Locate "SABIANI à SUSINI (877, 540)" in the records below, then copy its line and every following line exactly, without the pictures.

(Beginning of DATA FOR THE TASK)

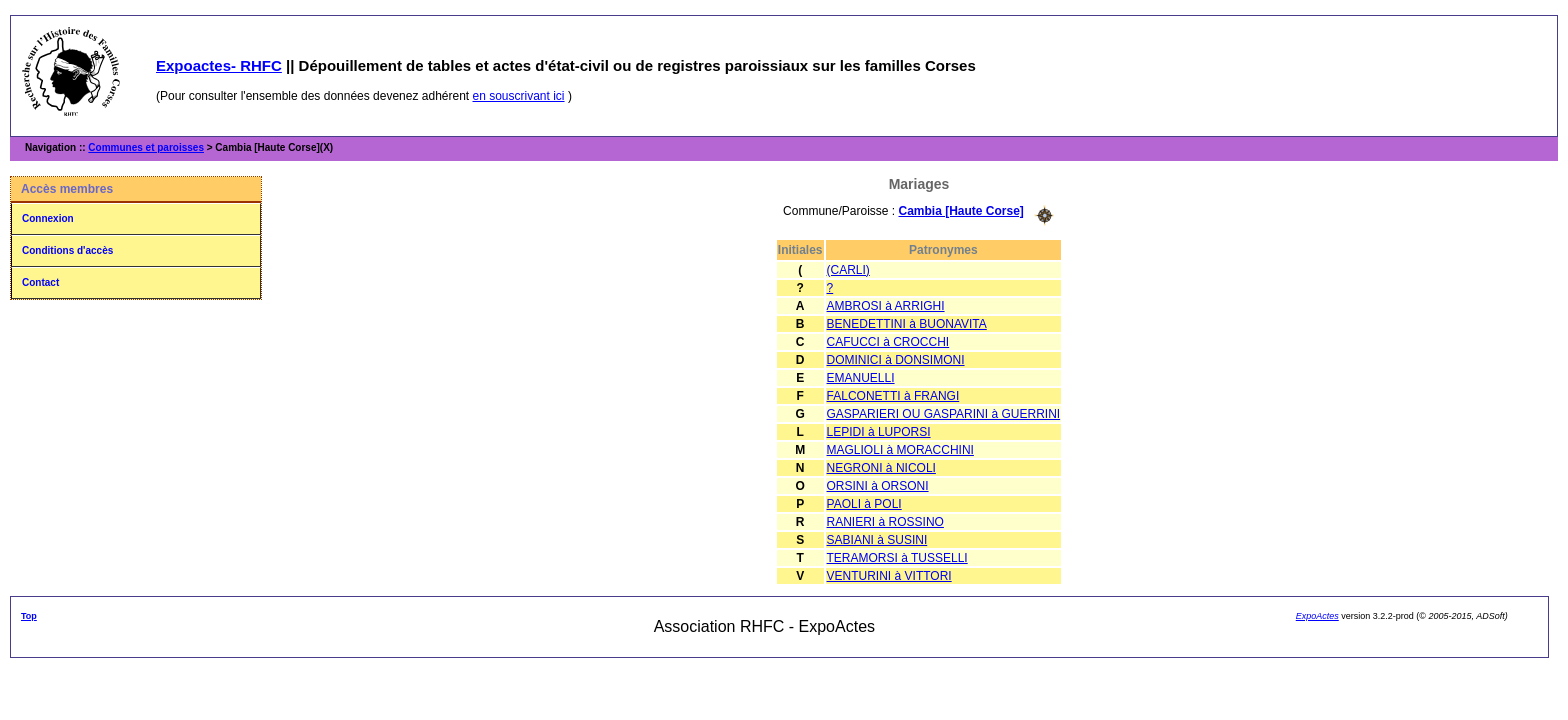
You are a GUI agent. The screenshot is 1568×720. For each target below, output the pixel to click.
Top (29, 616)
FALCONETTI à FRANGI (893, 396)
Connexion (48, 218)
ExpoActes (1317, 616)
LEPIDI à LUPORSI (879, 432)
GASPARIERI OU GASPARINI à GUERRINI (944, 414)
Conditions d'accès (67, 250)
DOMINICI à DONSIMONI (896, 360)
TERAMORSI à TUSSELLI (897, 558)
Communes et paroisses (146, 147)
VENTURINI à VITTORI (889, 576)
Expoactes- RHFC (219, 65)
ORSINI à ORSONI (878, 486)
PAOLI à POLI (864, 504)
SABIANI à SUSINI (877, 540)
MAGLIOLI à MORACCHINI (900, 450)
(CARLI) (848, 270)
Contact (40, 282)
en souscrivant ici (519, 96)
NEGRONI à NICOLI (881, 468)
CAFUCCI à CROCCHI (888, 342)
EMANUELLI (861, 378)
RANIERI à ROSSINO (885, 522)
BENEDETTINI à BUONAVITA (907, 324)
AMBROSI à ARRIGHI (886, 306)
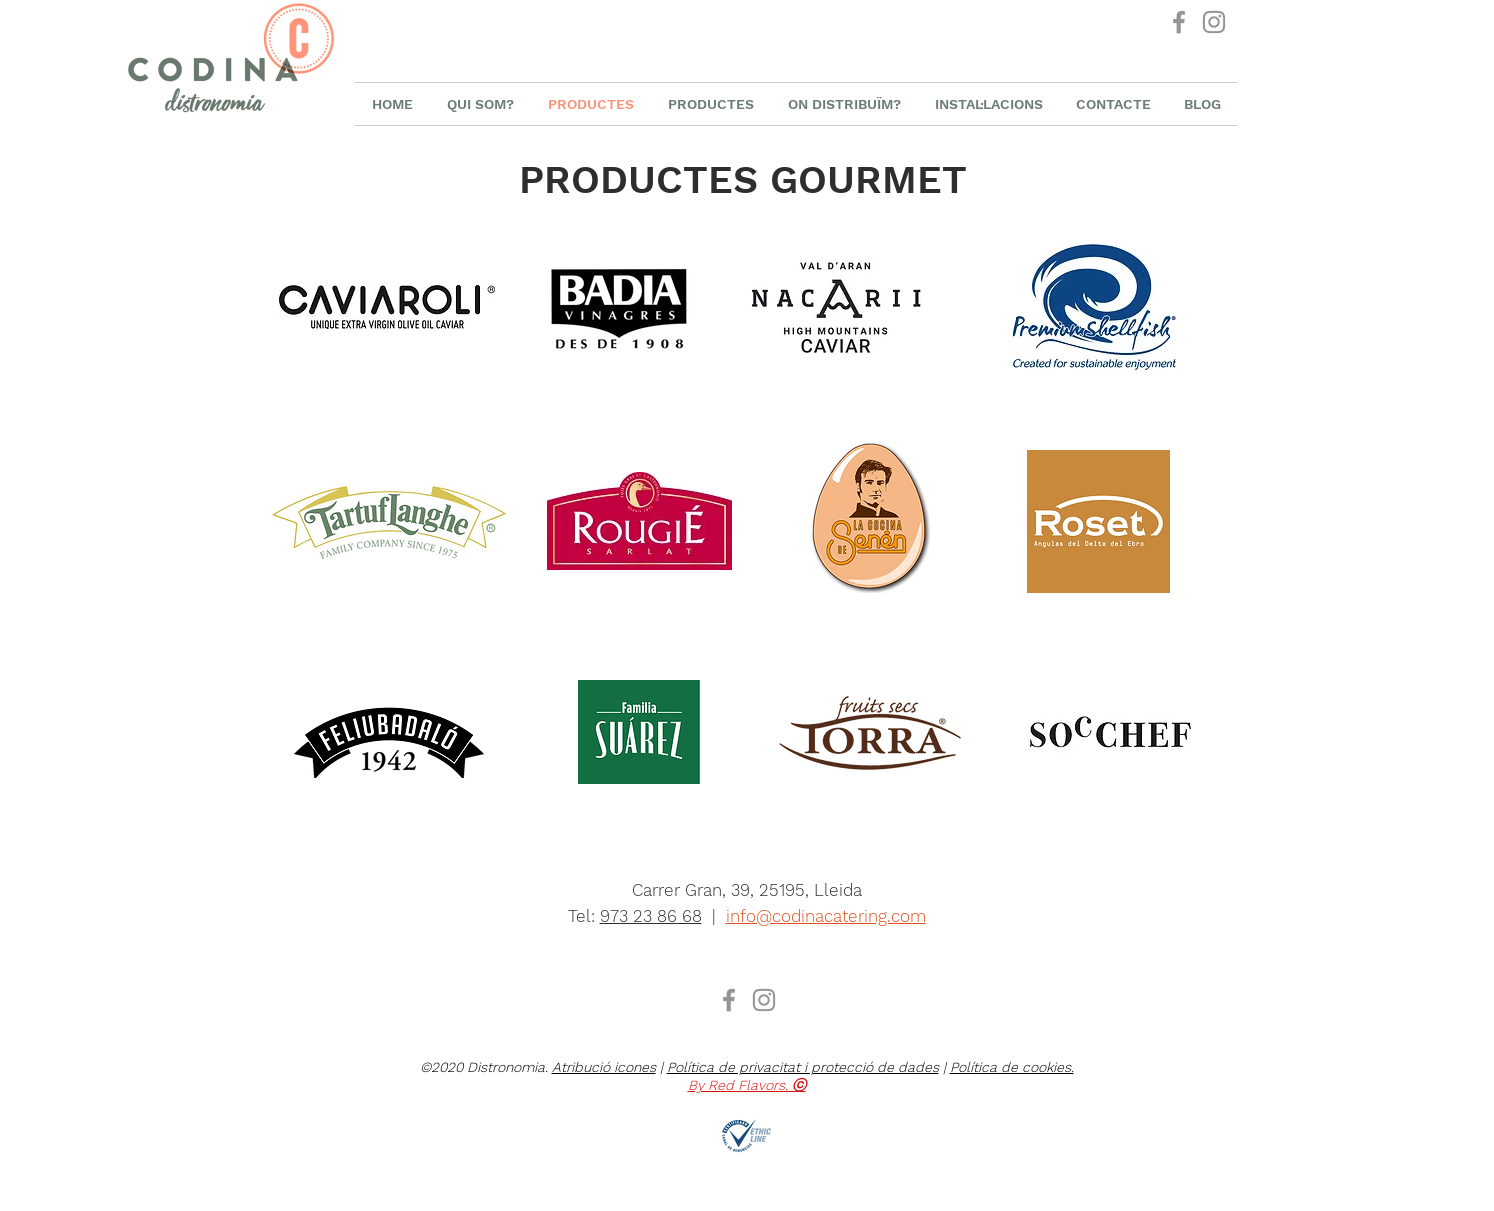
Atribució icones (604, 1067)
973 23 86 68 (651, 916)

(End of DATA FOR THE TASK)

#### ANSWER SPACE:
SABIANI à SUSINI (877, 540)
MAGLIOLI à MORACCHINI (900, 450)
(CARLI) (848, 270)
Contact (40, 282)
en souscrivant ici (519, 96)
NEGRONI à NICOLI (881, 468)
CAFUCCI à CROCCHI (888, 342)
EMANUELLI (861, 378)
RANIERI à ROSSINO (885, 522)
BENEDETTINI à BUONAVITA (907, 324)
AMBROSI à ARRIGHI (886, 306)
Atribució icones (604, 1067)
973 23 86 68 (651, 916)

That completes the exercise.